Vulgar endearments—pet names, wet kisses.
“Sitting on your bed?” the man asked, and in the husky whisper of seduction began an intimate scan of the washstand, marble-top bureau, the looming wardrobe and collection of girlish trifles which adorn my sister’s room. The stuffed panda not excluded from his prurient tour.
Apocalyptic finale to the fireworks. Burst upon burst of hosannas. It was then Rita told this fellow of the unlikely scene. His guttural laugh. Well, who would believe it?
“And the holy father?”
“He’s out there with the rest.”
“Don’t call me,” he said. “You have the instructions.”

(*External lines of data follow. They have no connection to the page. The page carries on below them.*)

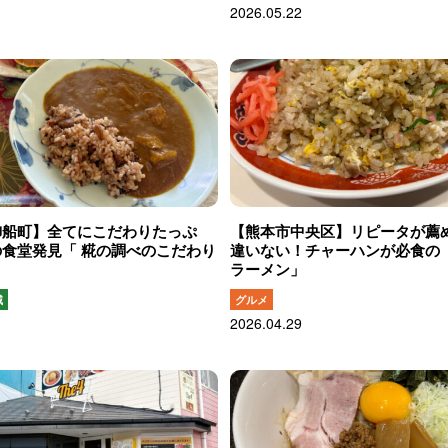
2026.05.22
御船町】全てにこだわりたっぷ
【熊本市中央区】リピータが薦
食堂発見「 糀の調べのこだわり
違いない！チャーハンが必食の
ラーメン」
域
グルメ
2026.04.29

“It’s you shouldn’t call me.”
Ever so softly I lay the receiver in its cradle and returned to the casket, head bowed as if in prayer. Well, I said, here are your precious children—a fraud and a sneak. God knows it’s not your fault. For a moment I wanted to laugh at Rita’s kisses, as we laughed gently at her failed projects— baking, knitting—but the bitter scrape of her words was a harsh note never heard. The mourners, shuffling with shame, turned to the house, looking to say a last word to the bereaved, and there was Rita hustling downstairs, out the front door to receive their final condolences. In the distance a band played a Sousa march, the one we sang when we were kids—Be kind to your web-footed friends. For a duck may be somebody’s mother.
Only Gemma Riccardi poked her head in the door, bracelets jangling, to say in a sodden slur, “Schorry, so schorry.”
My lips were sealed. I said nothing to my sister as we tidied the parlor, nothing of the treachery I’d overheard.
Rita said, “Wasn’t it awful about the fireworks? And you with that Gemma Riccardi?”